There might even be distributions (those restricted to a small range without outliers) for which k=n-1 actually is close to the optimal choice with respect to the MSE. The example of the normal distribution shows, however, that in most practical situations the optimal k is greater than this value and choosing the empirical variance (dividing by n) typically yields an estimate that is on average closer to the true value than the bias corrected empirical variance (dividing by n-1). Unlike the bias correction, this is not guaranteed in all cases, though.


Personally I prefer $\hat\sigma^2$ over $\hat\sigma_{MMSE}^2$ for a reason different from unbiasedness. If the estimation problem were in fact symmetric, i.e., too low values would be as bad as too high values of the same size, I'd think that the MSE would be a good measure, and optimum MSE would be in fact good. (Note that also the expected value, and by extension the concept of unbiasedness, implicitly treats the estimation problem as symmetric, as deviations on both sides count the same also for the computation of the expected value.)

But actually variances are bounded from below, and differences between small variances should be taken as more important as the same differences between large variances; also, by implication, there should be more loss for the same deviation in negative direction than in positive direction (if the true $\sigma^2$ is 1, 0.5 should be seen as worse than 1.5; in fact, in robust statistics, $\hat\sigma^2\to 0$ is seen as "breakdown" along with $\hat\sigma^2\to \infty$).

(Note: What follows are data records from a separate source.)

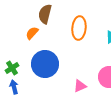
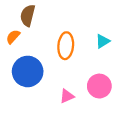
orange ellipse: (79, 28) -> (66, 46), moved

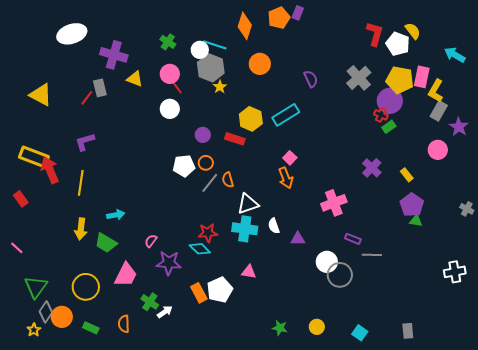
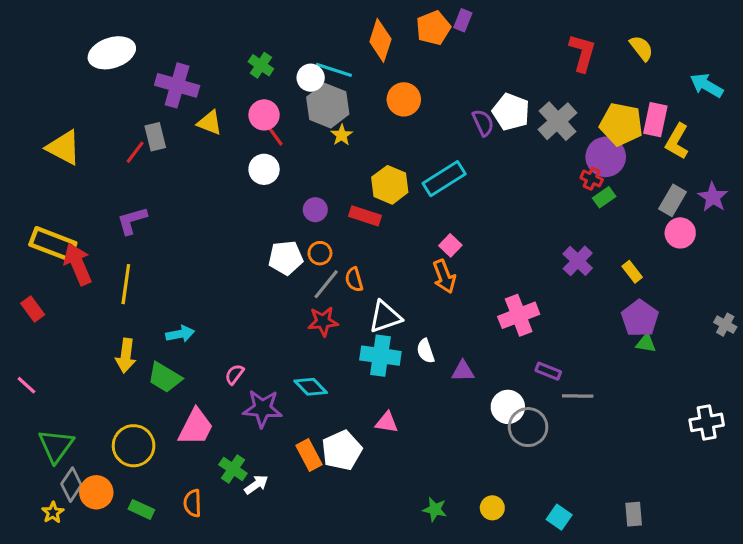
white pentagon: (398, 44) -> (511, 112), moved
gray rectangle: (439, 111) -> (672, 200), moved
red star: (208, 233) -> (323, 321), moved

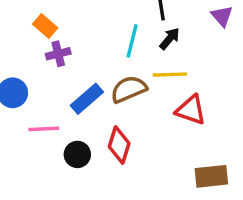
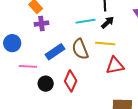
cyan line: (132, 41) -> (86, 21), turned 60
brown semicircle: (129, 89) -> (80, 49), turned -95
red triangle: (191, 110) -> (115, 66), turned -36

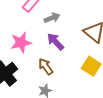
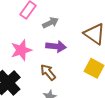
purple arrow: (55, 42) -> (56, 46), turned 144

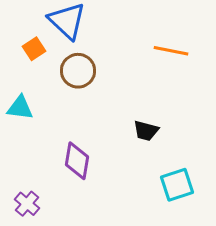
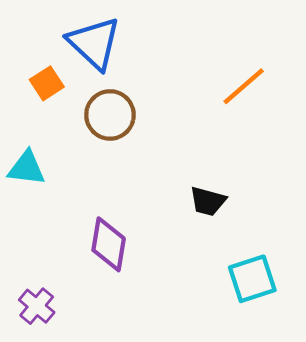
orange line: (171, 51) -> (244, 86), turned -52

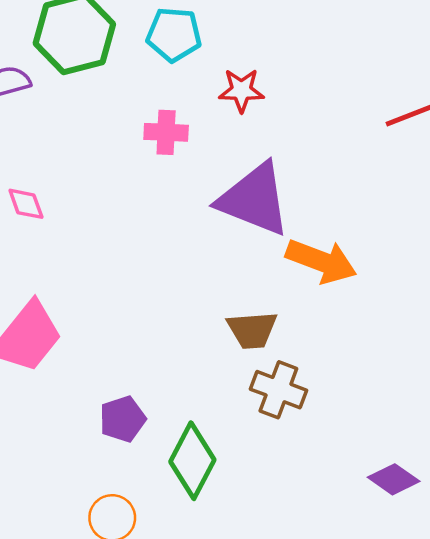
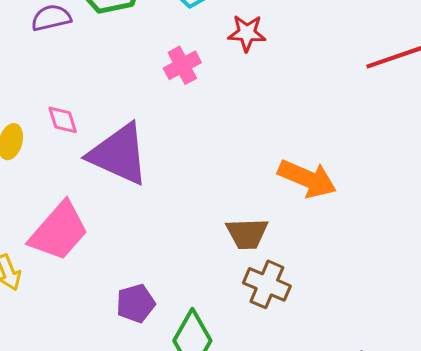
pink cross: (166, 132) -> (182, 65), turned -33
purple triangle: (254, 199) -> (119, 154), moved

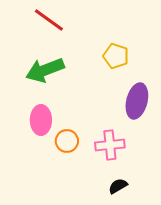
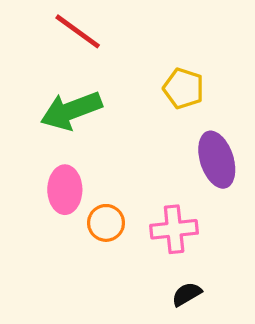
purple ellipse: (137, 101) -> (217, 160), turned -32

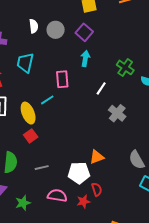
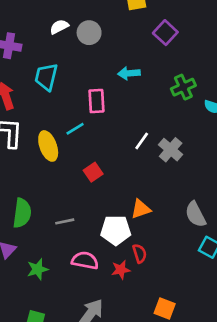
white semicircle: (34, 26) -> (59, 27), turned -112
purple square: (84, 32) -> (165, 33), moved
cyan arrow: (85, 59) -> (129, 73), turned -105
green cross: (125, 67) -> (183, 87), turned 30
white line: (101, 88) -> (142, 141), moved
red square: (31, 136) -> (93, 172), moved

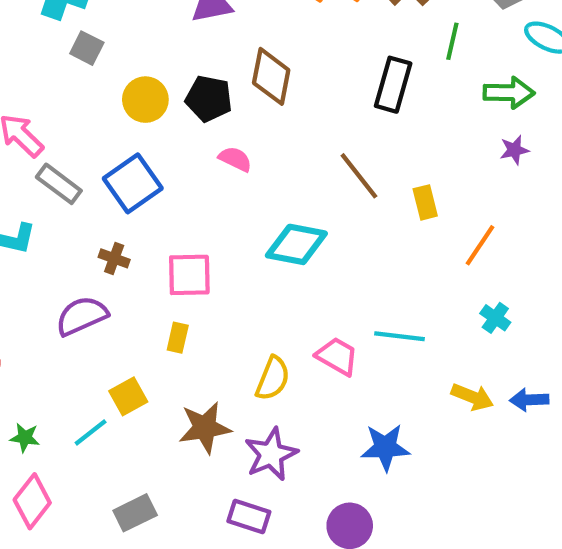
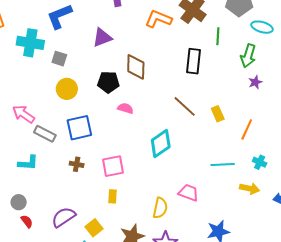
gray square: (87, 48) -> (59, 59), moved
green arrow: (509, 93) -> (248, 56), turned 115
yellow circle: (145, 100) -> (67, 89), moved
blue square: (133, 183) -> (79, 128), turned 32
cyan diamond: (296, 244) -> (161, 143), turned -36
purple semicircle: (82, 316) -> (64, 217), moved
cyan line: (399, 336) -> (223, 165), moved
yellow arrow: (472, 397) -> (250, 189), moved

So in fact one could think that we'd need an estimator to optimise an asymmetric loss function rather than MSE, and correspondingly there would even need to be an alternative definition to unbiasedness. Now this would be hard to do; as it isn't at all obvious how this loss function should look like, and different choices would have different implications. One could probably do some research work on this and publish a nice paper, but in practical analysis situations, that's not really what we want to do.

So in standard routine data analysis I bite the bullet and use $\hat\sigma^2$ as this is implemented everywhere and I can explain its features in a fairly generally understandable way, even though secretly I think that, because of the unbiasedness feature ignoring asymmetry, $\hat\sigma^2$ likely tends to be too small.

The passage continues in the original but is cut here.